Source data
"""

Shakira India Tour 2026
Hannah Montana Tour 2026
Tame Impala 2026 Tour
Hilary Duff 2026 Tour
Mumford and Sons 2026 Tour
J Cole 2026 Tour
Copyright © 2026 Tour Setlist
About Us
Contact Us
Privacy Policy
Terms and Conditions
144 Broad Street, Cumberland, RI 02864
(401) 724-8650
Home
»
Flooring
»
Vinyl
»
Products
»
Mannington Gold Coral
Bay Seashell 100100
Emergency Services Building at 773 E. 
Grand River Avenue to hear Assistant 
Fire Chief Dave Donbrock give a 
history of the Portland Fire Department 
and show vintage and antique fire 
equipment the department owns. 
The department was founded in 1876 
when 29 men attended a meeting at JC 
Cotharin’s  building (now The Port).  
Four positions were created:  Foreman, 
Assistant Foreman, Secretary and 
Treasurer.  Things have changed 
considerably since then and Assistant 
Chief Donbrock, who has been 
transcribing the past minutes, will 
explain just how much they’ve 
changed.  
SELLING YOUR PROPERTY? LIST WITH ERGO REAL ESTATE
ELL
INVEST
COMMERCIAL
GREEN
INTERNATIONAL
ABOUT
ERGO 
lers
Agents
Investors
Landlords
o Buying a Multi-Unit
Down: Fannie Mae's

"""
"""

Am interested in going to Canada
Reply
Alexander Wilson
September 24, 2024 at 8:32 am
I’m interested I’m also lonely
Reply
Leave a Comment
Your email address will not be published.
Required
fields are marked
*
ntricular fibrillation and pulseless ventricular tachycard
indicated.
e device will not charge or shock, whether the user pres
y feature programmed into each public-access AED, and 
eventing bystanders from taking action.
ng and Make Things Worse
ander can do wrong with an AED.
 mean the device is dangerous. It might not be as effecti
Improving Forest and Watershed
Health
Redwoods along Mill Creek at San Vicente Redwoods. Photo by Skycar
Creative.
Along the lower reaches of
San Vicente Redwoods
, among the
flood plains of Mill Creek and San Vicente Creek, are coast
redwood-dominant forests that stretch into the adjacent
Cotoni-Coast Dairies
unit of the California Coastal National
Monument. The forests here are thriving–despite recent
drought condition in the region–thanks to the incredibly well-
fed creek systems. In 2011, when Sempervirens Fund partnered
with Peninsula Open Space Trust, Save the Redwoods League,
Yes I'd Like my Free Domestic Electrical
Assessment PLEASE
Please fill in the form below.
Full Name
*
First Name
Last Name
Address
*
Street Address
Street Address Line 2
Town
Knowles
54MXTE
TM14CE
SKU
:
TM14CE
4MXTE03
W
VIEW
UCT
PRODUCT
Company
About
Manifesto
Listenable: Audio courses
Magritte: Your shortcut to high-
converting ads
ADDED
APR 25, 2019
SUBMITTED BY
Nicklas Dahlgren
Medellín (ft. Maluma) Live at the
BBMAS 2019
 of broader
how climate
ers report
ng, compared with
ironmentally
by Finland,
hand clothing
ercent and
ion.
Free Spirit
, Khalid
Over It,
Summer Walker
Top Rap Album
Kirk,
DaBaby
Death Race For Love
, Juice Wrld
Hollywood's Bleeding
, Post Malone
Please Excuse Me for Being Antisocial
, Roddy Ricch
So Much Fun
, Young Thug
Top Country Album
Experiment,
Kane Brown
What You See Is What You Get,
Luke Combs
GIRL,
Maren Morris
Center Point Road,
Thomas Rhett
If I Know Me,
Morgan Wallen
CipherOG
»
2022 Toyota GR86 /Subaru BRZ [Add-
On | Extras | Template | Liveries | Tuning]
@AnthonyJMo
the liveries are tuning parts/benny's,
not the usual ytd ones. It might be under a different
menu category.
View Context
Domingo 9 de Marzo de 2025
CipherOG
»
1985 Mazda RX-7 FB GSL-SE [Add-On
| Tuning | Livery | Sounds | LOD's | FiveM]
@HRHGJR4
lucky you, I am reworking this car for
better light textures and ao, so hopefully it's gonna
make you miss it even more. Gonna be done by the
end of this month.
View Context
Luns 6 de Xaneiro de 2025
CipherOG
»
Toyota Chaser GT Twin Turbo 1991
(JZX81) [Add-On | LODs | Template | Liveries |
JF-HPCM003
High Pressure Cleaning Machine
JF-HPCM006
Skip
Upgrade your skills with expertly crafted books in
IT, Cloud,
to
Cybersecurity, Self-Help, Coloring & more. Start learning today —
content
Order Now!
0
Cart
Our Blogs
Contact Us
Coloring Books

"""

> PROBLEM: From the records above, return each line where "Vicente" occurs.

> EXERCISE RESPONSE:
Redwoods along Mill Creek at San Vicente Redwoods. Photo by Skycar
San Vicente Redwoods
flood plains of Mill Creek and San Vicente Creek, are coast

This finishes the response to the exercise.